Whereas the current report is a retrospective study on a very good number of patients, it suggests and highlights that using TACE plus TKI in unresectable HCC patients is associated with improved overall survival in cancer that is known for a short recurrence. We believe that offering TACE plus TKI to HCC patients beyond the Milan criteria might provide better outcomes and bridge more patients to curative therapy of liver transplantation.
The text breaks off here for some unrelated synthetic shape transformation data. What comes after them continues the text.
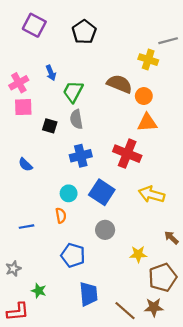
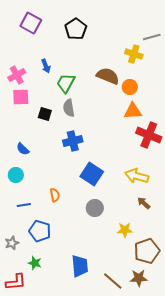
red cross: (127, 154) -> (149, 135), moved
cyan circle: (69, 193) -> (16, 175), moved
brown arrow: (171, 238) -> (144, 203), moved
blue pentagon: (73, 255) -> (40, 231), moved

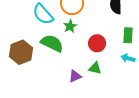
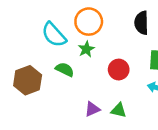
green semicircle: (52, 43) -> (65, 70), size x0.7
green triangle: (95, 68) -> (119, 110), moved

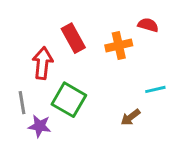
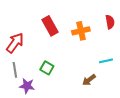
red semicircle: (148, 25) -> (110, 22), moved, turned 64
red arrow: (43, 63) -> (15, 43), moved, turned 30
green square: (69, 100) -> (47, 68), size x0.6

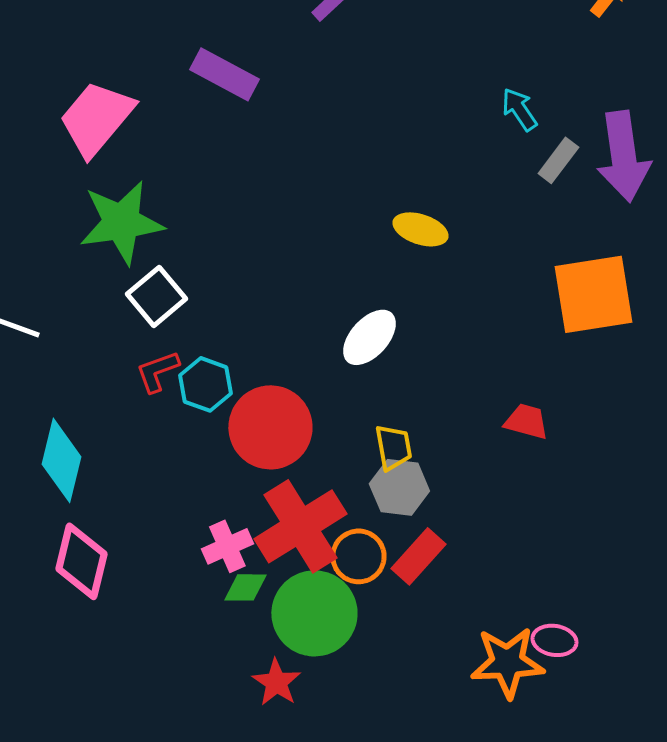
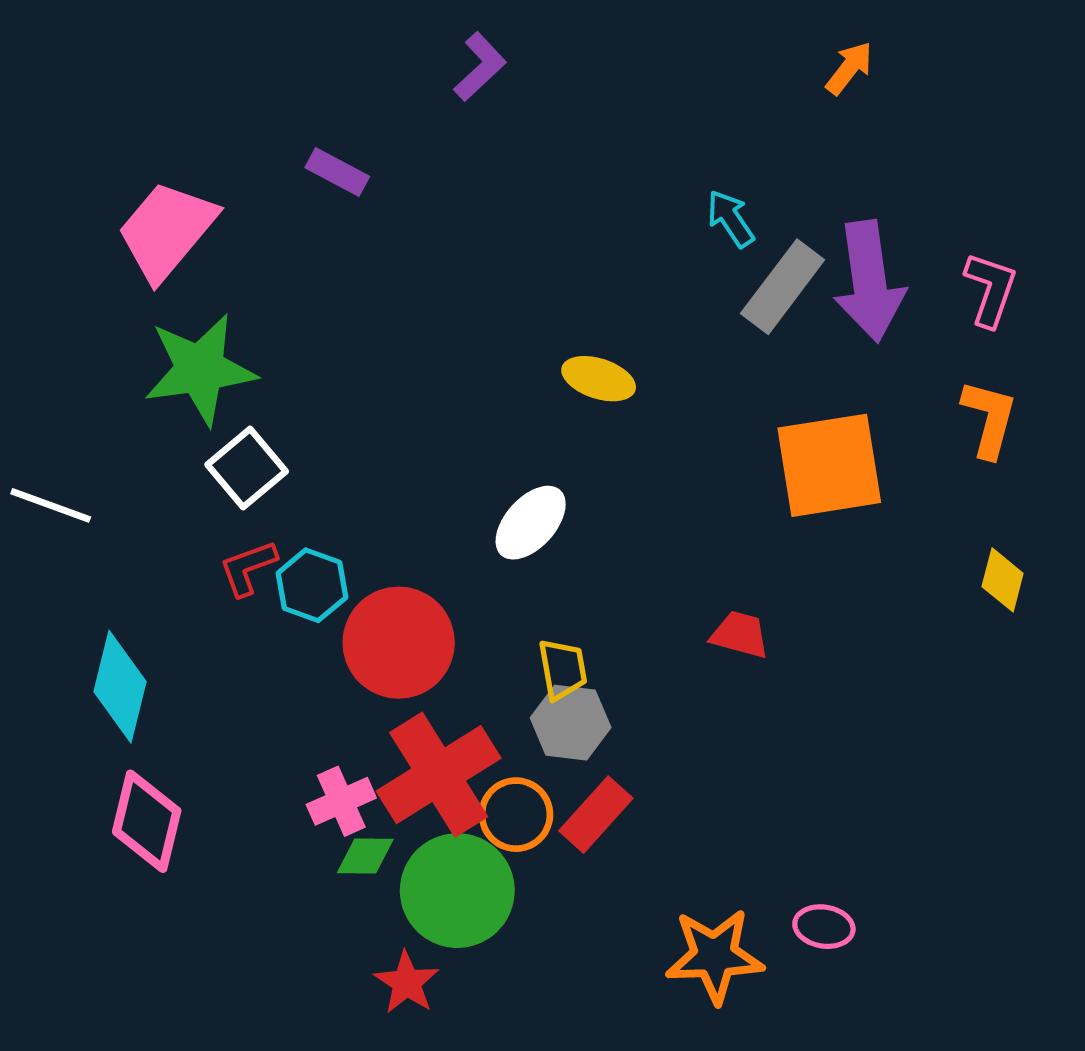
purple rectangle: (224, 74) -> (337, 172), size x0.7
gray rectangle: (558, 160) -> (783, 287), size x1.5
pink ellipse: (554, 640) -> (824, 927), moved

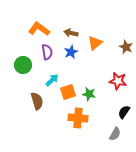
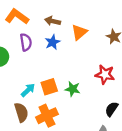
cyan arrow: (52, 80) -> (28, 90), moved
brown semicircle: (37, 101) -> (21, 112), moved
orange cross: (78, 118) -> (47, 116), moved, turned -30

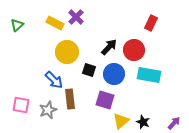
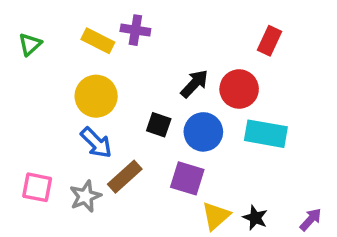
purple cross: (76, 17) -> (135, 30), turned -35
yellow circle: (67, 52) -> (96, 96), moved
brown rectangle: (70, 99) -> (125, 177), turned 54

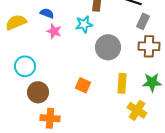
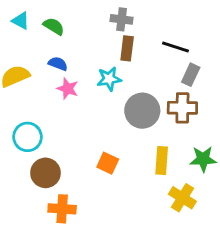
brown cross: (149, 46) -> (182, 108), moved

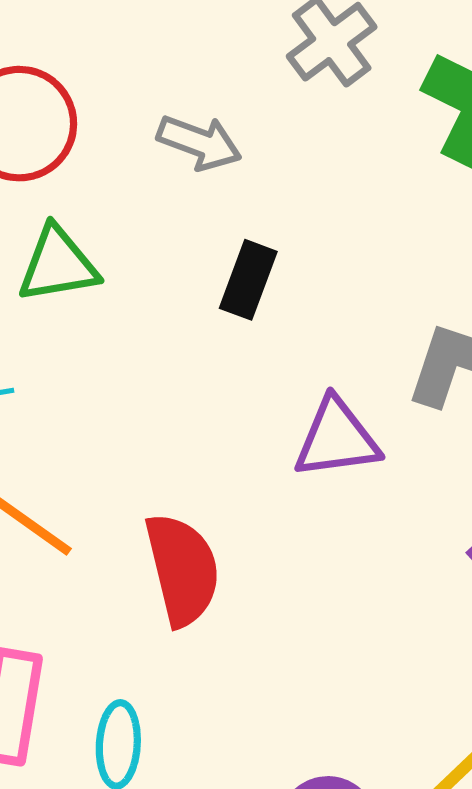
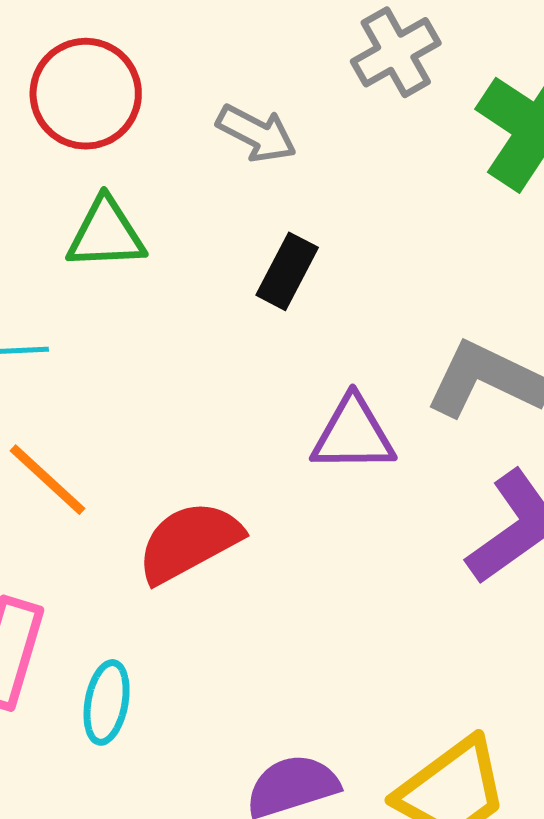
red semicircle: (182, 569) -> (189, 542), turned -112

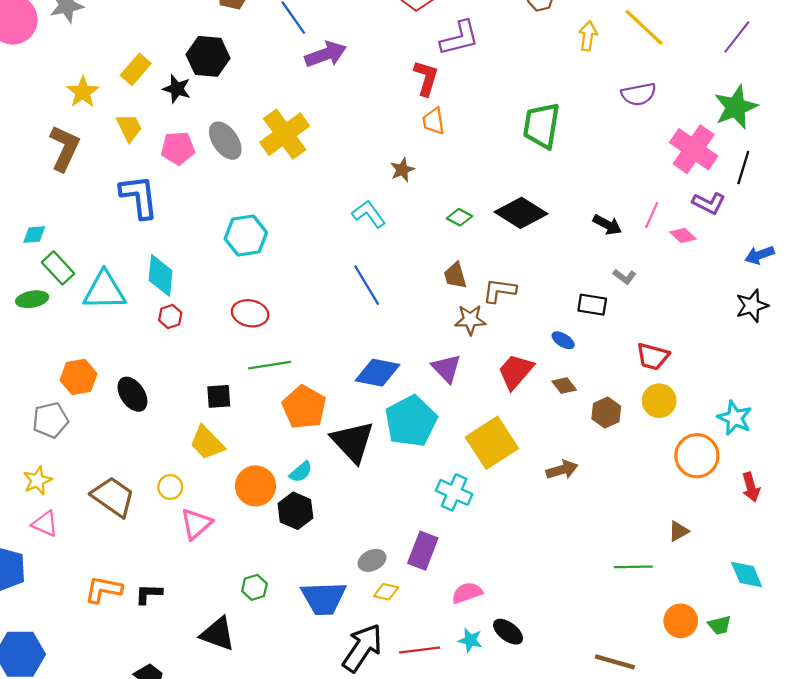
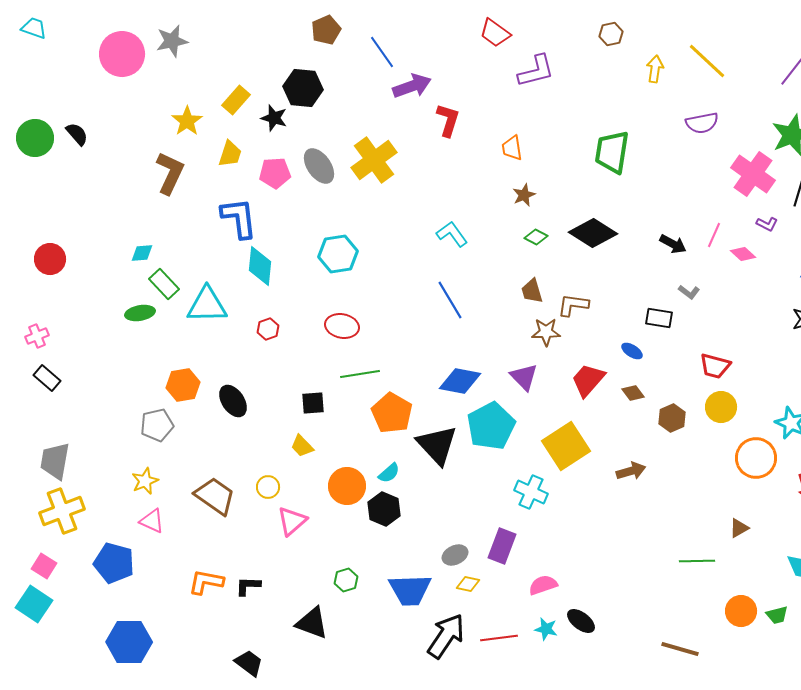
red L-shape: (426, 78) -> (448, 120), moved
yellow trapezoid: (129, 128) -> (230, 154), turned 44
brown star: (402, 170) -> (524, 195), moved
purple L-shape: (709, 203) -> (767, 224), size x0.7
cyan diamond: (161, 275) -> (260, 266), moved
yellow trapezoid: (207, 443) -> (302, 446), size x0.7

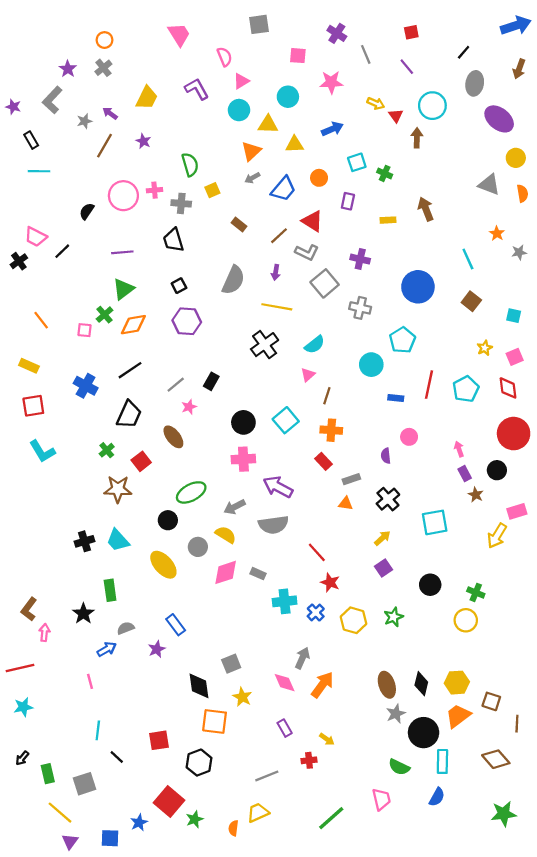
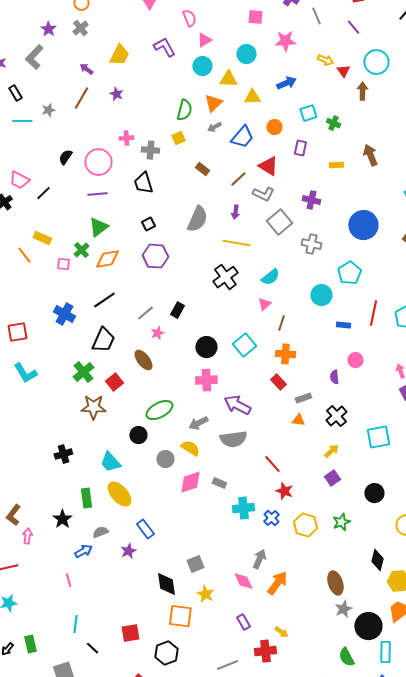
gray star: (84, 121) -> (48, 110), moved
green semicircle: (190, 165) -> (184, 110), moved, turned 30
pink circle: (123, 196) -> (98, 162), moved
yellow rectangle: (29, 366) -> (42, 238), moved
green cross: (107, 450) -> (83, 372), size x1.5
cyan trapezoid: (118, 540) -> (110, 462), moved
yellow ellipse: (163, 565) -> (119, 494), moved
black diamond: (421, 684) -> (377, 560), moved
red cross: (309, 760) -> (265, 651), size x1.5
green semicircle: (399, 767) -> (346, 657), turned 36
green rectangle: (48, 774) -> (30, 644), moved

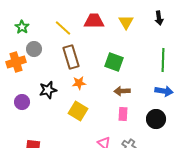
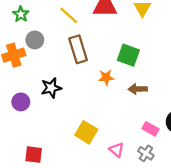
orange star: (79, 83) -> (106, 77), moved
yellow square: (78, 111) -> (86, 132), moved
pink rectangle: (123, 114) -> (151, 129), moved, turned -64

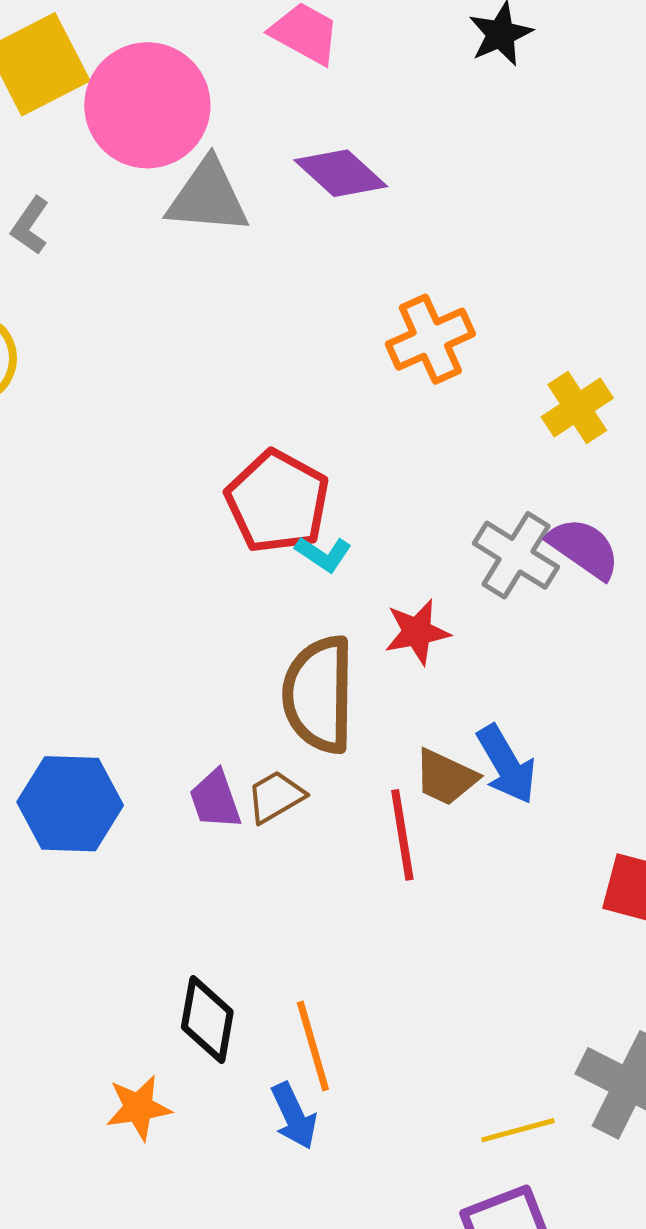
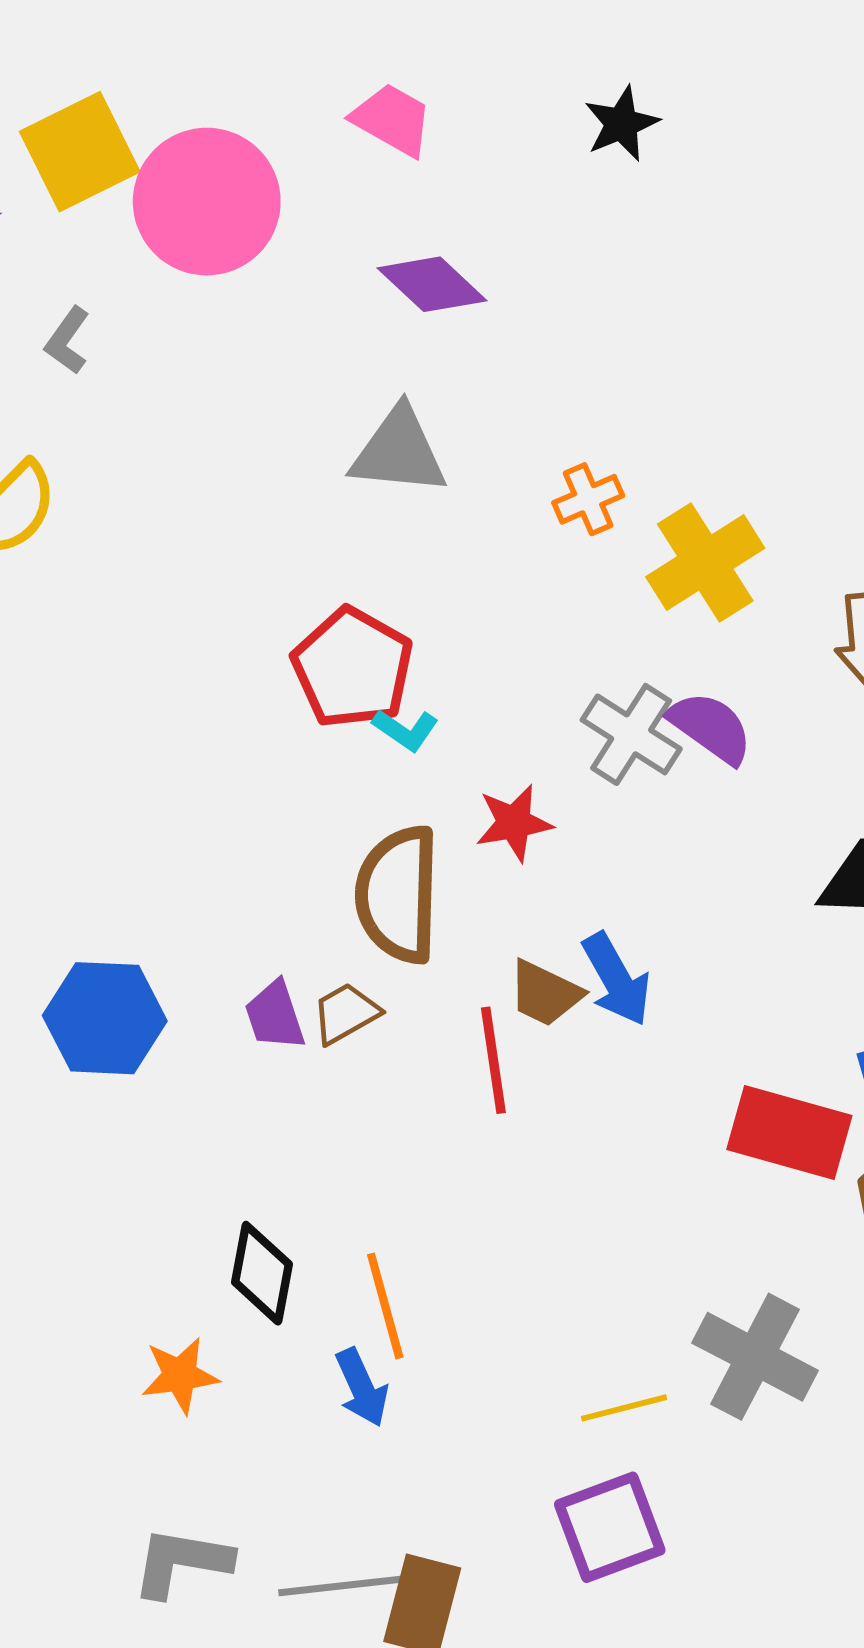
gray triangle: (208, 197) -> (399, 451), moved
orange cross: (430, 339) -> (588, 499), moved, size x0.7
yellow cross: (577, 407) -> (705, 562), size x1.4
A cohort study with a prospective follow-up and a protocol timeline for successive blood collection and other investigational tools such as scans and ctDNA may be necessary for the future to demonstrate the efficacy of using TCAE plus TKI in HCC patients who undergo LT. A prospective clinical trial at our institution (Houston Methodist Cancer Center and JC Walter Jr Center for Transplantation) is currently being conducted to address the above clinical need (NCT05171335) [31].

5. Conclusions

The current study found that using TACE plus sorafenib is generally well-tolerated and associated with improved overall survival in transplant recipient patients with unresectable HCC. A multi-center and prospective study is needed. Randomized and controlled trials are needed to confirm these preliminary findings.